- **Exercise prompt**: Each line of the records below that includes "Workshop" adds one to the count; state the final count by itself.

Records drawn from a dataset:
Start of Block
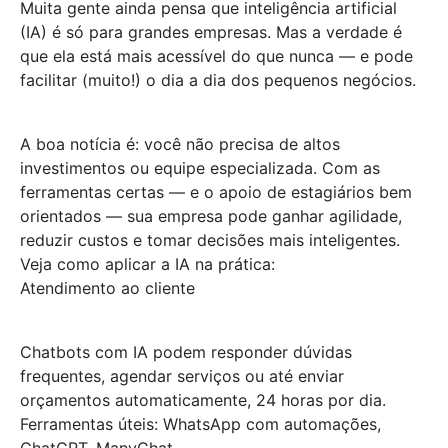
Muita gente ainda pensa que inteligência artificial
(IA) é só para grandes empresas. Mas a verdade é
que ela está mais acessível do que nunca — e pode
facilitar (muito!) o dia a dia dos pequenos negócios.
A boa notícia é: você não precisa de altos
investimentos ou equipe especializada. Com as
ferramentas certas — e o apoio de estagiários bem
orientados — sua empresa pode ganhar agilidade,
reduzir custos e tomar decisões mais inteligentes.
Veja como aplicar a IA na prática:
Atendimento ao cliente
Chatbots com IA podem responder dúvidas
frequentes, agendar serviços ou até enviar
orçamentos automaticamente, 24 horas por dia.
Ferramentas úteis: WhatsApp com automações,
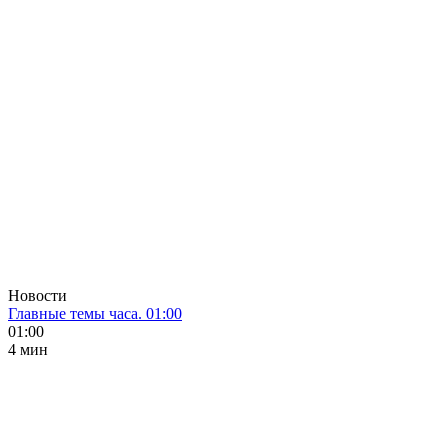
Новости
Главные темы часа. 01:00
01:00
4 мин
End of Block
Start of Block
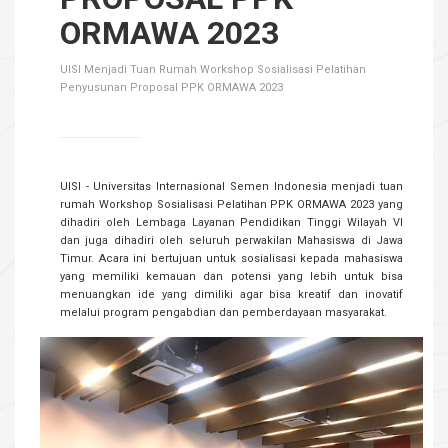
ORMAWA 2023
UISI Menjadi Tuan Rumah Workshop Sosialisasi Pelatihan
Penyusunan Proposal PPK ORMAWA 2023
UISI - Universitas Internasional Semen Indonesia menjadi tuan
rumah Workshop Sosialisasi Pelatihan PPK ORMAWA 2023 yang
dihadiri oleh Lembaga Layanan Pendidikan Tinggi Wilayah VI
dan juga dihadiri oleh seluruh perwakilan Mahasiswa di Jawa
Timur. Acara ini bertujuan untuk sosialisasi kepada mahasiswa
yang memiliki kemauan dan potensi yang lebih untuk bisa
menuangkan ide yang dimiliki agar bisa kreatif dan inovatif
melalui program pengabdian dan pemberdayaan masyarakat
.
End of Block
Start of Block
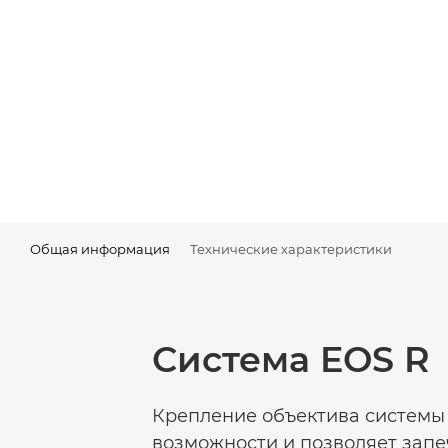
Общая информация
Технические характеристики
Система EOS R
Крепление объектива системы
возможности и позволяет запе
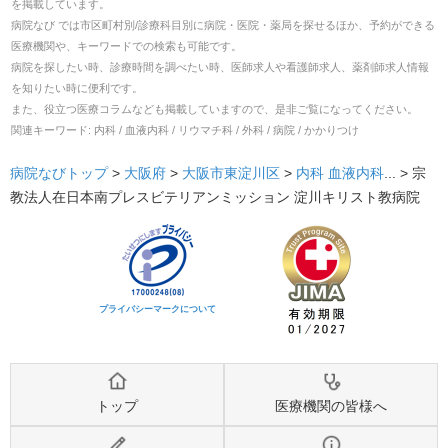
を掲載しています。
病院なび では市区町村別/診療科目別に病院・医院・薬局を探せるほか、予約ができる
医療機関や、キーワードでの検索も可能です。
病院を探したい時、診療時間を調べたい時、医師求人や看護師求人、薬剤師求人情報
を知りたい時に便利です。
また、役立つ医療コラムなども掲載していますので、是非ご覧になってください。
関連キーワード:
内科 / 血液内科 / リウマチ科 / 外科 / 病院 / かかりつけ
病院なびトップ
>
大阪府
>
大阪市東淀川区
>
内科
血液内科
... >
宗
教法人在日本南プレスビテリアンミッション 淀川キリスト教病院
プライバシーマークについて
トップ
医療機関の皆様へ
End of Block
- **Solution to this exercise**: 2